The **logistic** transformation is the most employed due to its **tractability, interpretability and smoothness**. Its inverse, $F^{-1}:[0,1]\longrightarrow\mathbb{R}$, known as the *logit function*, is
\[
\mathrm{logit}(p)=\mathrm{logistic}^{-1}(p)=\log\frac{p}{1-p}.
\]
This is a *link function*, this is, a function that maps a given space (in this case $[0,1]$) into $\mathbb{R}$. The term link function is employed in *generalized linear models*, which follow exactly the same philosophy of the logistic regression -- mapping the domain of $Y$ to $\mathbb{R}$ in order to apply there a linear model. We will concentrate here exclusively on the logit as a link function. Therefore, the *logistic model* is
\begin{align}
p(x_1,\ldots,x_k)=\mathrm{logistic}(\beta_0+\beta_1x_1+\ldots+\beta_kx_k)=\frac{1}{1+e^{-(\beta_0+\beta_1x_1+\ldots+\beta_kx_k)}}.(\#eq:eq-log)
\end{align}
The linear form inside the exponent has a clear interpretation:

- If $\beta_0+\beta_1x_1+\ldots+\beta_kx_k=0$, then $p(x_1,\ldots,x_k)=\frac{1}{2}$ ($Y=1$ and $Y=0$ are equally likely).

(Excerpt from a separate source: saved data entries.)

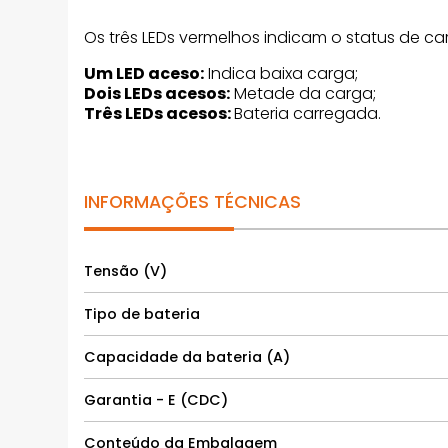
Os três LEDs vermelhos indicam o status de ca
Um LED aceso:
Indica baixa carga;
Dois LEDs acesos:
Metade da carga;
Três LEDs acesos:
Bateria carregada.
INFORMAÇÕES TÉCNICAS
Tensão (V)
Tipo de bateria
Capacidade da bateria (A)
Garantia - E (CDC)
Conteúdo da Embalagem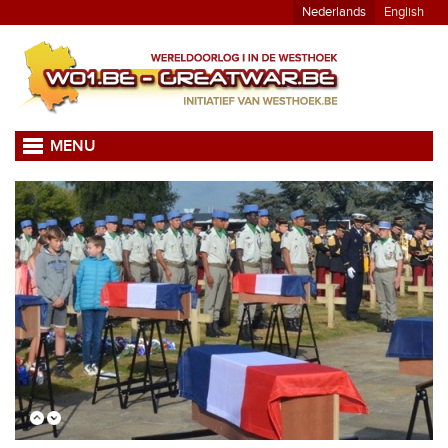
Nederlands
English
MENU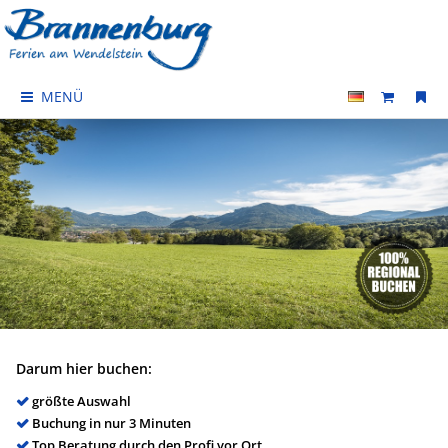
MENÜ
Darum hier buchen:
größte Auswahl
Buchung in nur 3 Minuten
Top Beratung durch den Profi vor Ort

- If $\beta_0+\beta_1x_1+\ldots+\beta_kx_k<0$, then $p(x_1,\ldots,x_k)<\frac{1}{2}$ ($Y=1$ less likely).
- If $\beta_0+\beta_1x_1+\ldots+\beta_kx_k>0$, then $p(x_1,\ldots,x_k)>\frac{1}{2}$ ($Y=1$ more likely).

To be more precise on the interpretation of the coefficients $\beta_0,\ldots,\beta_k$ we need to introduce the *odds*. The **odds is an equivalent way of expressing the distribution of probabilities in a binary variable**. Since $\mathbb{P}[Y=1]=p$ and $\mathbb{P}[Y=0]=1-p$, both the success and failure probabilities can be inferred from $p$. Instead of using $p$ to characterize the distribution of $Y$, we can use
\begin{align}
\mathrm{odds}(Y)=\frac{p}{1-p}=\frac{\mathbb{P}[Y=1]}{\mathbb{P}[Y=0]}.(\#eq:eq-odds)
\end{align}
The odds is the *ratio between the probability of success and the probability of failure*. It is extensively used in betting^[Recall that the result of a bet is binary: you either win or lose the bet.] due to its better interpretability. For example, if a horse $Y$ has a probability $p=2/3$ of winning a race ($Y=1$), then the odds of the horse is
\[
\text{odds}=\frac{p}{1-p}=\frac{2/3}{1/3}=2.
\]
This means that the horse has a *probability of winning that is twice larger than the probability of losing*. This is sometimes written as a $2:1$ or $2 \times 1$ (spelled "two-to-one"). Conversely, if the odds of $Y$ is given, we can easily know what is the probability of success $p$, using the inverse of \@ref(eq:eq-odds):
\[
p=\mathbb{P}[Y=1]=\frac{\text{odds}(Y)}{1+\text{odds}(Y)}.
\]
For example, if the odds of the horse were $5$, that would correspond to a probability of winning $p=5/6$.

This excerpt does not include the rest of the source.